▼
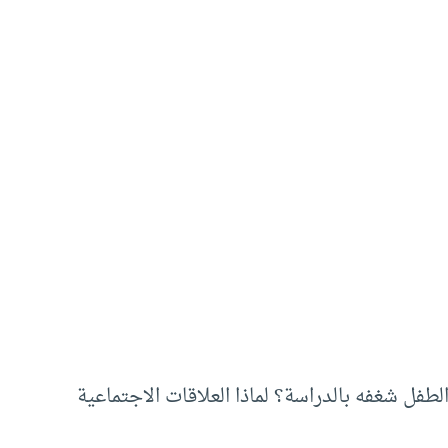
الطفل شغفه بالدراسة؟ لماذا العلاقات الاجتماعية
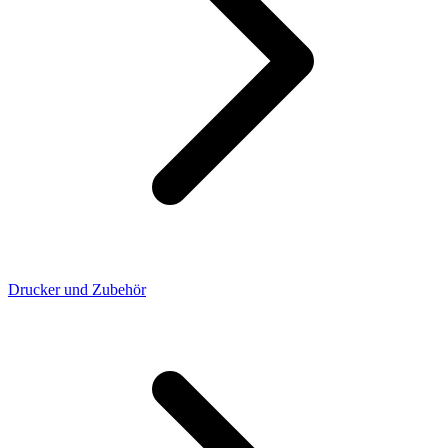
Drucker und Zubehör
▲
▼
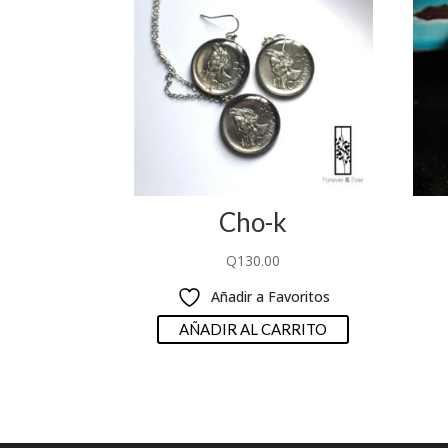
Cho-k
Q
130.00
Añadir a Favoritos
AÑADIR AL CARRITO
▲
* [ACTION ITEM]:
Within the data above, repeat exactly the lines from the one bearing "الطفل شغفه بالدراسة؟" through the one bearing "Drucker und Zubehör". Include no pictures and nothing else.

* [SOLUTION TO THIS PROBLEM]:
الطفل شغفه بالدراسة؟ لماذا العلاقات الاجتماعية
Drucker und Zubehör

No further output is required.